TASK GOAL →
Every record must appear in the response exactly as given.

ENTRIES SHOWN →
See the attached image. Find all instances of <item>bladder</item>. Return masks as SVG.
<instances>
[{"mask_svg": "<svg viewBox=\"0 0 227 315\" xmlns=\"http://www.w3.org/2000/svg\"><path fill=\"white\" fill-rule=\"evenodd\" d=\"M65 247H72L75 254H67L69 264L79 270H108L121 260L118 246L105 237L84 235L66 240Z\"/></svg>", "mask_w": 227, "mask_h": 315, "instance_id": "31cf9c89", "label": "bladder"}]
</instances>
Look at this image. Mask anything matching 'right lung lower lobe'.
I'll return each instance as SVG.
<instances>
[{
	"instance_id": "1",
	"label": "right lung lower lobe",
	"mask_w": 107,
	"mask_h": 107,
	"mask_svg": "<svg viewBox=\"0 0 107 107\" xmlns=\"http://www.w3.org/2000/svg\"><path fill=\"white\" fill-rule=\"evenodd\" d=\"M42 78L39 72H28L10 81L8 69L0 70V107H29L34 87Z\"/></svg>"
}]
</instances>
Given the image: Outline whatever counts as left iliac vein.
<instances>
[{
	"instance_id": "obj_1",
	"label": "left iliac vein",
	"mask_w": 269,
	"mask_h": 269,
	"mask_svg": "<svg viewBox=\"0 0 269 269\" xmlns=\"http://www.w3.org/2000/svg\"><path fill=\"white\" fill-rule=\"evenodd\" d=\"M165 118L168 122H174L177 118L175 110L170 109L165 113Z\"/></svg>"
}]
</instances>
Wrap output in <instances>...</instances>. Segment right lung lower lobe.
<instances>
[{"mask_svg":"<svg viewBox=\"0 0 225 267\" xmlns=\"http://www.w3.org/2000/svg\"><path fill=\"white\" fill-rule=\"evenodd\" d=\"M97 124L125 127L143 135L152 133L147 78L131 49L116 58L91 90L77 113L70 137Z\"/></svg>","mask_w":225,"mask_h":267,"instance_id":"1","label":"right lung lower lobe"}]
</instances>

ANSWER TO THE EXERCISE →
See the attached image. Find all instances of <item>bladder</item>. Return masks as SVG.
<instances>
[{"mask_svg": "<svg viewBox=\"0 0 227 315\" xmlns=\"http://www.w3.org/2000/svg\"><path fill=\"white\" fill-rule=\"evenodd\" d=\"M65 247H72L75 254H67L69 264L79 270H108L121 260L118 246L105 237L84 235L66 240Z\"/></svg>", "mask_w": 227, "mask_h": 315, "instance_id": "31cf9c89", "label": "bladder"}]
</instances>
Look at this image. Mask anything matching 'right lung lower lobe'.
I'll return each instance as SVG.
<instances>
[{
	"instance_id": "1",
	"label": "right lung lower lobe",
	"mask_w": 107,
	"mask_h": 107,
	"mask_svg": "<svg viewBox=\"0 0 107 107\" xmlns=\"http://www.w3.org/2000/svg\"><path fill=\"white\" fill-rule=\"evenodd\" d=\"M42 78L39 72H28L10 81L8 69L0 70V107H29L34 87Z\"/></svg>"
}]
</instances>
Given the image: Outline whatever counts as left iliac vein.
<instances>
[{
	"instance_id": "obj_1",
	"label": "left iliac vein",
	"mask_w": 269,
	"mask_h": 269,
	"mask_svg": "<svg viewBox=\"0 0 269 269\" xmlns=\"http://www.w3.org/2000/svg\"><path fill=\"white\" fill-rule=\"evenodd\" d=\"M165 118L168 122H174L177 118L175 110L170 109L165 113Z\"/></svg>"
}]
</instances>
Wrap output in <instances>...</instances>. Segment right lung lower lobe.
<instances>
[{"mask_svg":"<svg viewBox=\"0 0 225 267\" xmlns=\"http://www.w3.org/2000/svg\"><path fill=\"white\" fill-rule=\"evenodd\" d=\"M97 124L125 127L143 135L152 133L147 78L131 49L116 58L91 90L77 113L70 137Z\"/></svg>","mask_w":225,"mask_h":267,"instance_id":"1","label":"right lung lower lobe"}]
</instances>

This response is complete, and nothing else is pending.